Machine learning techniques have been widely applied in the medical field, with electrocardiogram (ECG) signals being pivotal for detecting arrhythmias and other applications such as sleep analysis and biometric identity recognition. Traditionally, selecting the right features was essential for achieving good performance in classification. However, with the advent of deep learning, particularly convolutional neural networks (CNNs), the classifier itself extracts and selects the relevant features. This development raises the question of whether it is necessary to represent ECG data in different domains, such as the frequency domain, for optimal performance.
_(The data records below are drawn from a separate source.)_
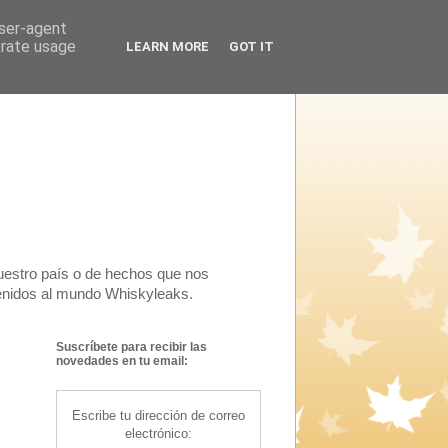
user-agent
erate usage
LEARN MORE
GOT IT
uestro país o de hechos que nos
venidos al mundo Whiskyleaks.
Suscríbete para recibir las
novedades en tu email:
Escribe tu dirección de correo
electrónico: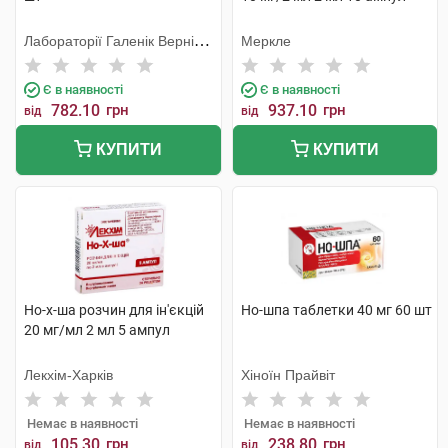
Лабораторії Галенік Вернін/
Меркле
Франція
Є в наявності
Є в наявності
782.10
грн
937.10
грн
від
від
КУПИТИ
КУПИТИ
Но-х-ша розчин для ін'єкцій
Но-шпа таблетки 40 мг 60 шт
20 мг/мл 2 мл 5 ампул
Лекхім-Харків
Хіноїн Прайвіт
Немає в наявності
Немає в наявності
105.30
грн
238.80
грн
від
від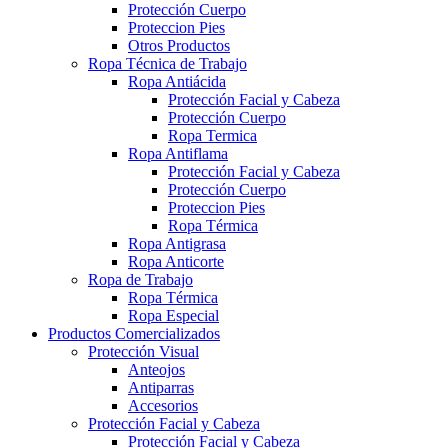
Protección Cuerpo
Proteccion Pies
Otros Productos
Ropa Técnica de Trabajo
Ropa Antiácida
Protección Facial y Cabeza
Protección Cuerpo
Ropa Termica
Ropa Antiflama
Protección Facial y Cabeza
Protección Cuerpo
Proteccion Pies
Ropa Térmica
Ropa Antigrasa
Ropa Anticorte
Ropa de Trabajo
Ropa Térmica
Ropa Especial
Productos Comercializados
Protección Visual
Anteojos
Antiparras
Accesorios
Protección Facial y Cabeza
Protección Facial y Cabeza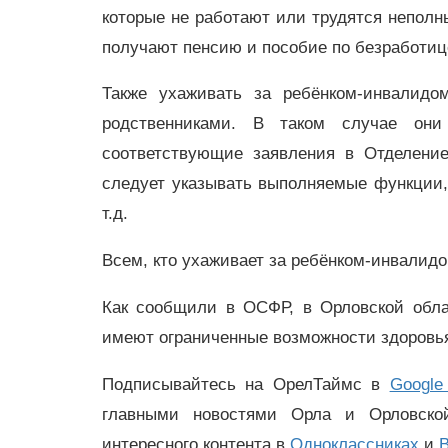
которые не работают или трудятся неполн
получают пенсию и пособие по безработиц
Также ухаживать за ребёнком-инвалид
родственниками. В таком случае они
соответствующие заявления в Отделени
следует указывать выполняемые функции,
т.д.
Всем, кто ухаживает за ребёнком-инвалидо
Как сообщили в ОСФР, в Орловской обла
имеют ограниченные возможности здоровь
Подписывайтесь на ОрелТаймс в
Google
главными новостями Орла и Орловск
интересного контента в
Одноклассниках
и
В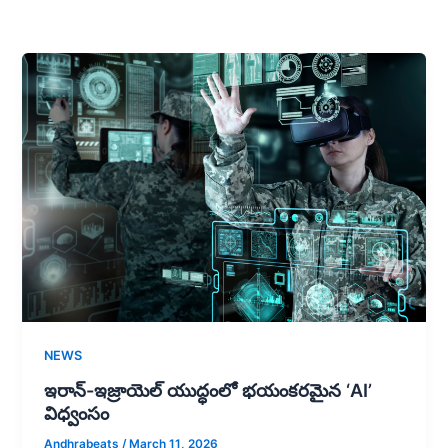
NEWS
ఇరాన్-ఇజ్రాయెల్ యుద్ధంలో భయంకరమైన ‘AI’
విధ్వంసం
Andhrabeats
/
March 11, 2026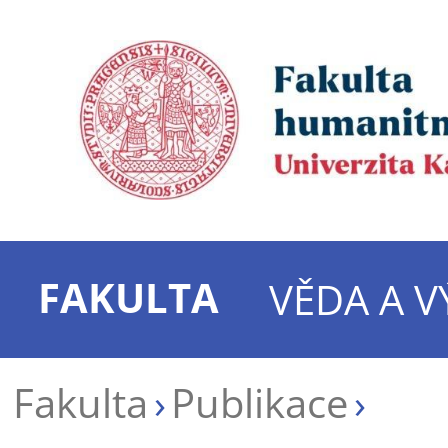
FAKULTA
VĚDA A 
Fakulta
Publikace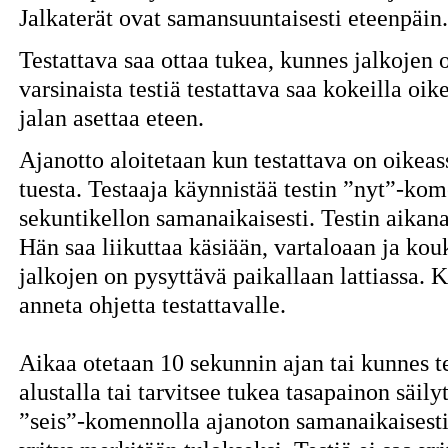
Jalkaterät ovat samansuuntaisesti eteenpäin.
Testattava saa ottaa tukea, kunnes jalkojen 
varsinaista testiä testattava saa kokeilla oi
jalan asettaa eteen.
Ajanotto aloitetaan kun testattava on oikeas
tuesta. Testaaja käynnistää testin ”nyt”-ko
sekuntikellon samanaikaisesti. Testin aikana
Hän saa liikuttaa käsiään, vartaloaan ja kou
jalkojen on pysyttävä paikallaan lattiassa. 
anneta ohjetta testattavalle.
Aikaa otetaan 10 sekunnin ajan tai kunnes te
alustalla tai tarvitsee tukea tasapainon säil
”seis”-komennolla ajanoton samanaikaisest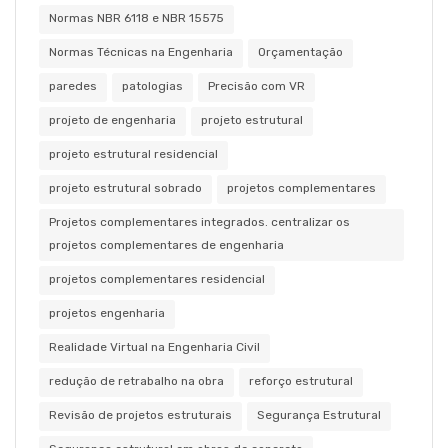
Normas NBR 6118 e NBR 15575
Normas Técnicas na Engenharia
Orçamentação
paredes
patologias
Precisão com VR
projeto de engenharia
projeto estrutural
projeto estrutural residencial
projeto estrutural sobrado
projetos complementares
Projetos complementares integrados. centralizar os
projetos complementares de engenharia
projetos complementares residencial
projetos engenharia
Realidade Virtual na Engenharia Civil
redução de retrabalho na obra
reforço estrutural
Revisão de projetos estruturais
Segurança Estrutural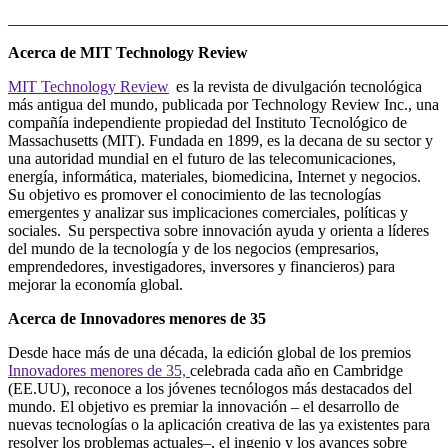
_______________________________________________________
Acerca de MIT Technology Review
MIT Technology Review
es la revista de divulgación tecnológica
más antigua del mundo, publicada por Technology Review Inc., una
compañía independiente propiedad del Instituto Tecnológico de
Massachusetts (MIT). Fundada en 1899, es la decana de su sector y
una autoridad mundial en el futuro de las telecomunicaciones,
energía, informática, materiales, biomedicina, Internet y negocios.
Su objetivo es promover el conocimiento de las tecnologías
emergentes y analizar sus implicaciones comerciales, políticas y
sociales. Su perspectiva sobre innovación ayuda y orienta a líderes
del mundo de la tecnología y de los negocios (empresarios,
emprendedores, investigadores, inversores y financieros) para
mejorar la economía global.
Acerca de Innovadores menores de 35
Desde hace más de una década, la edición global de los premios
Innovadores menores de 35,
celebrada cada año en Cambridge
(EE.UU), reconoce a los jóvenes tecnólogos más destacados del
mundo. El objetivo es premiar la innovación – el desarrollo de
nuevas tecnologías o la aplicación creativa de las ya existentes para
resolver los problemas actuales–, el ingenio y los avances sobre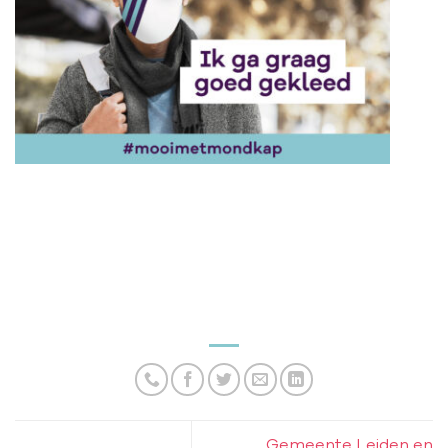
Gemeente Leiden en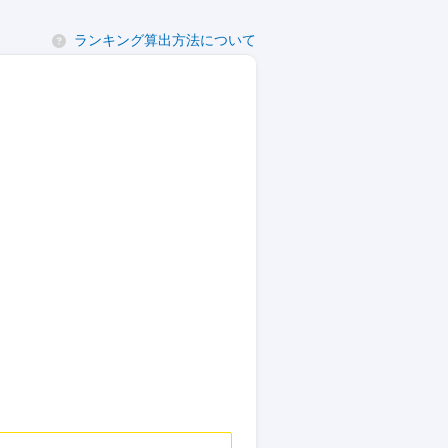
ランキング算出方法について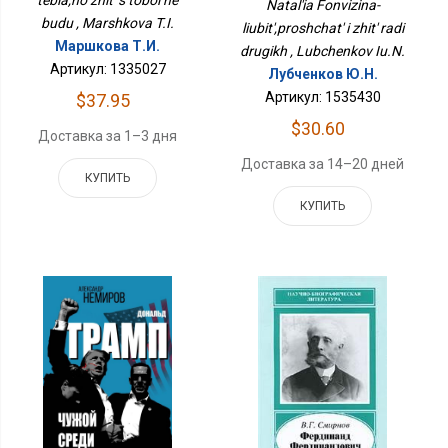
Жить Ради Других
Natal'ia Fonvizina-
budu , Marshkova T.I.
liubit',proshchat' i zhit' radi
Маршкова Т.И.
drugikh , Lubchenkov Iu.N.
Артикул: 1335027
Лубченков Ю.Н.
Артикул: 1535430
$37.95
$30.60
Доставка за 1–3 дня
Доставка за 14–20 дней
КУПИТЬ
КУПИТЬ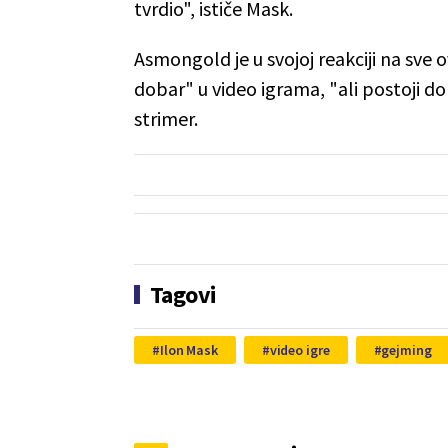
tvrdio", ističe Mask.
Asmongold je u svojoj reakciji na sve 
dobar" u video igrama, "ali postoji do
strimer.
Tagovi
Ilon Mask
video igre
gejming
This study aims to evaluate the performance of CNNs in three tasks: classification of rhythm, apnea detection and identity recognition, using three input formats: time sequence, Fourier frequency components and spectrogram. The databases used for this analysis were MIT-BIH Arrhythmia, ECG-ID and Apnea-ECG from PhysioNet. Customized CNN networks were employed for time series and Fast Fourier Transform (FFT) components, while transfer learning with EfficientNet, pre-trained on the ImageNet database, was utilized for spectrograms. The results were validated using N-fold cross-validation, with N being 10 for the arrhythmia and apnea databases, and 4 for the identity database.

The mean accuracy obtained for each task was consistently higher when using the time domain compared to the frequency domain, with differences ranging from 1.4% to 5.4%. Consequently, there is no advantage in transforming time-series data into the frequency domain for these tasks.